__What the task requires__.
Every record needs to come back as written, except for the pictures.

__Dataset excerpts__.
Content starts
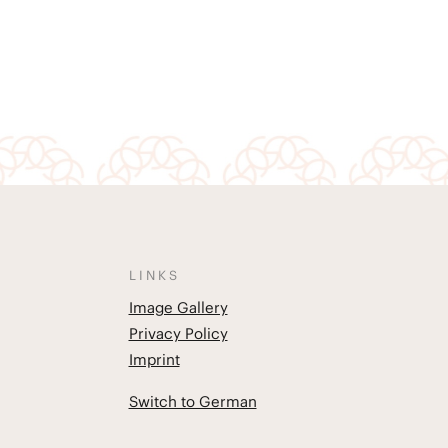
LINKS
Image Gallery
Privacy Policy
Imprint
Switch to German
Content ends
__Result below__.
LINKS
Image Gallery
Privacy Policy
Imprint
Switch to German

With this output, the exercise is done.